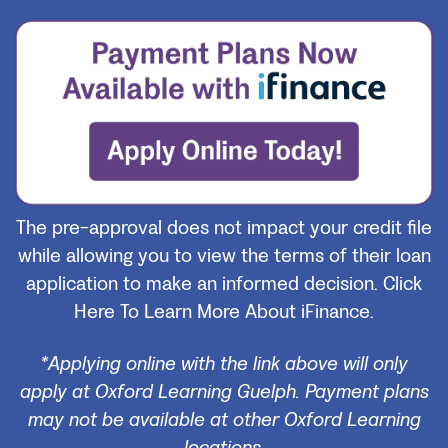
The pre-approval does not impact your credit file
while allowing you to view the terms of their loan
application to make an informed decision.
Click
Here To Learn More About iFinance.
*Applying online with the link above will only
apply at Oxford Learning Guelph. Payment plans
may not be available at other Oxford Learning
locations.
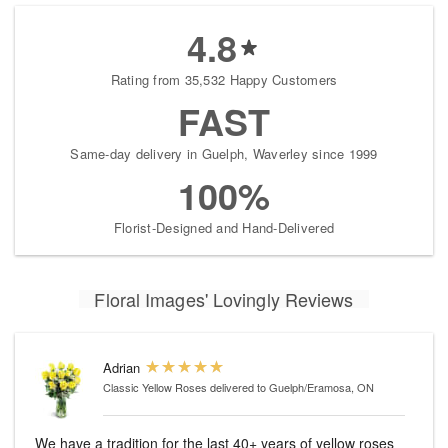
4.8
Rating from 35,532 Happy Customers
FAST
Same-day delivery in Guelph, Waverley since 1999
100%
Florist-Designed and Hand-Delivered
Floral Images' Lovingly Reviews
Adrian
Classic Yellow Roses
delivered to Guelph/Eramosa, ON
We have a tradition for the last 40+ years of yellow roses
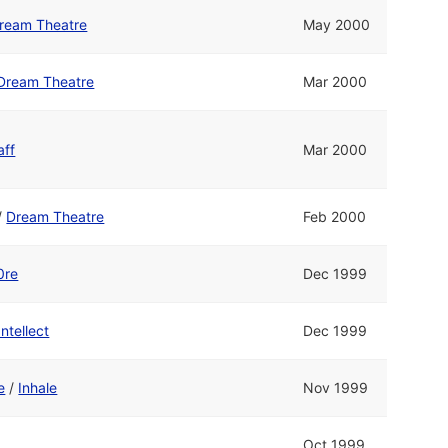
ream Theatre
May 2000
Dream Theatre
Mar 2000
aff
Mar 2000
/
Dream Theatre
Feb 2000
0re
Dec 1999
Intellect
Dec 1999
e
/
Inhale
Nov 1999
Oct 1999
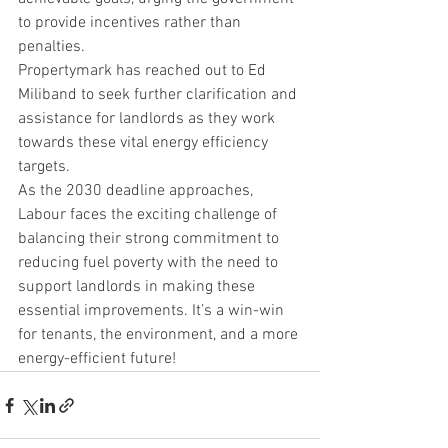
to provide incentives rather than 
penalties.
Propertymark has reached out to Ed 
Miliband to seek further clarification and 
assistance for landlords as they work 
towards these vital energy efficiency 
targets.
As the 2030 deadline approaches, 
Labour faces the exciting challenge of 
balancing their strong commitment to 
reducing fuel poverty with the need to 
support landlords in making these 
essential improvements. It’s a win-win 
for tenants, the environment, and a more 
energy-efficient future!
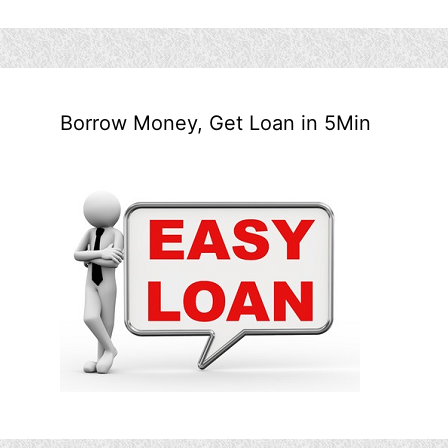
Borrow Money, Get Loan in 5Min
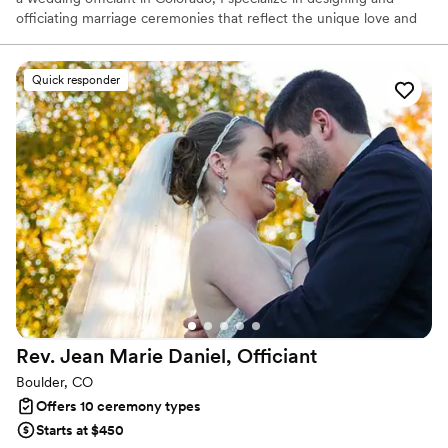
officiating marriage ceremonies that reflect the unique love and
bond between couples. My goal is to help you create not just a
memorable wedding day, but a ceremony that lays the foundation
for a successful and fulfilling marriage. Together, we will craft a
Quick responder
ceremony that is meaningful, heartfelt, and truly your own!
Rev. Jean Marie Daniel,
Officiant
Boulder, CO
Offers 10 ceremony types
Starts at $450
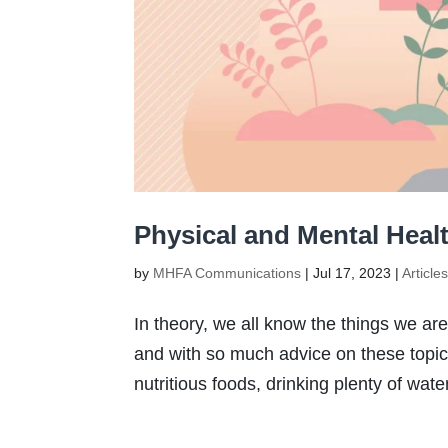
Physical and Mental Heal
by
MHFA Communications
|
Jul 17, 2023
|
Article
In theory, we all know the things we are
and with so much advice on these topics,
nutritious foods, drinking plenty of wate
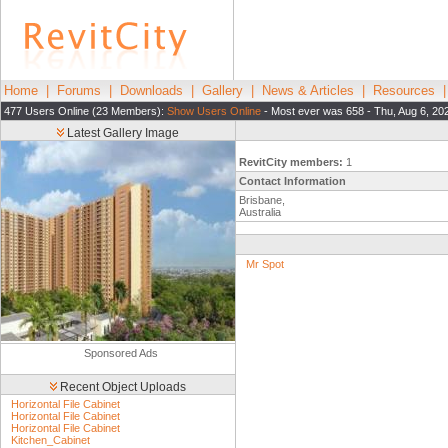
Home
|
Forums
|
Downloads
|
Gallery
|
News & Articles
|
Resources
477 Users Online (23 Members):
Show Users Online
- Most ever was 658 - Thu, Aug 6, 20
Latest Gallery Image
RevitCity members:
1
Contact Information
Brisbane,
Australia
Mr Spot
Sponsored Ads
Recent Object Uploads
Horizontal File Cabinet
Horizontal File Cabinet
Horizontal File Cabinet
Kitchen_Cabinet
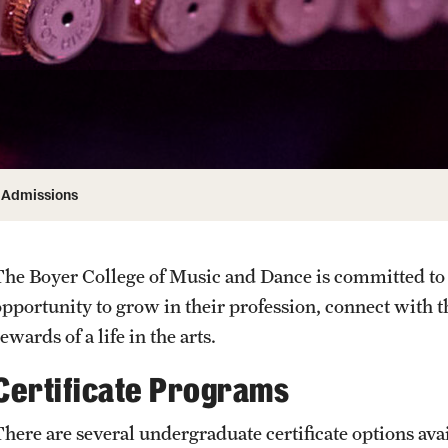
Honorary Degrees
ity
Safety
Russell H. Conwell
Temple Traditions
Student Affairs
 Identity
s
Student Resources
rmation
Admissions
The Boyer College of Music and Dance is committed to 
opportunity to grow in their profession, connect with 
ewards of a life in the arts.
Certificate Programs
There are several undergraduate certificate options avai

### Problem:
What the response needs is every entry, repeated exactly, and none of the pictures.

### Answer to this problem:
The pre-approval does not impact your credit file
while allowing you to view the terms of their loan
application to make an informed decision.
Click
Here To Learn More About iFinance.
*Applying online with the link above will only
apply at Oxford Learning Guelph. Payment plans
may not be available at other Oxford Learning
locations.
4.8
Rating from 35,532 Happy Customers
FAST
Same-day delivery in Guelph, Waverley since 1999
100%
Florist-Designed and Hand-Delivered
Floral Images' Lovingly Reviews
Adrian
Classic Yellow Roses
delivered to Guelph/Eramosa, ON
We have a tradition for the last 40+ years of yellow roses
ream Theatre
May 2000
Dream Theatre
Mar 2000
aff
Mar 2000
/
Dream Theatre
Feb 2000
0re
Dec 1999
Intellect
Dec 1999
e
/
Inhale
Nov 1999
Oct 1999
to provide incentives rather than 
penalties.
Propertymark has reached out to Ed 
Miliband to seek further clarification and 
assistance for landlords as they work 
towards these vital energy efficiency 
targets.
As the 2030 deadline approaches, 
Labour faces the exciting challenge of 
balancing their strong commitment to 
reducing fuel poverty with the need to 
support landlords in making these 
essential improvements. It’s a win-win 
for tenants, the environment, and a more 
energy-efficient future!
Borrow Money, Get Loan in 5Min
officiating marriage ceremonies that reflect the unique love and
bond between couples. My goal is to help you create not just a
memorable wedding day, but a ceremony that lays the foundation
for a successful and fulfilling marriage. Together, we will craft a
Quick responder
ceremony that is meaningful, heartfelt, and truly your own!
Rev. Jean Marie Daniel,
Officiant
Boulder, CO
Offers 10 ceremony types
Starts at $450
Physical and Mental Heal
by
MHFA Communications
|
Jul 17, 2023
|
Article
In theory, we all know the things we are
and with so much advice on these topics,
nutritious foods, drinking plenty of wate
Home
|
Forums
|
Downloads
|
Gallery
|
News & Articles
|
Resources
477 Users Online (23 Members):
Show Users Online
- Most ever was 658 - Thu, Aug 6, 20
Latest Gallery Image
RevitCity members:
1
Contact Information
Brisbane,
Australia
Mr Spot
Sponsored Ads
Recent Object Uploads
Horizontal File Cabinet
Horizontal File Cabinet
Horizontal File Cabinet
Kitchen_Cabinet
Honorary Degrees
ity
Safety
Russell H. Conwell
Temple Traditions
Student Affairs
 Identity
s
Student Resources
rmation
Admissions
The Boyer College of Music and Dance is committed to 
opportunity to grow in their profession, connect with 
ewards of a life in the arts.
Certificate Programs
There are several undergraduate certificate options avai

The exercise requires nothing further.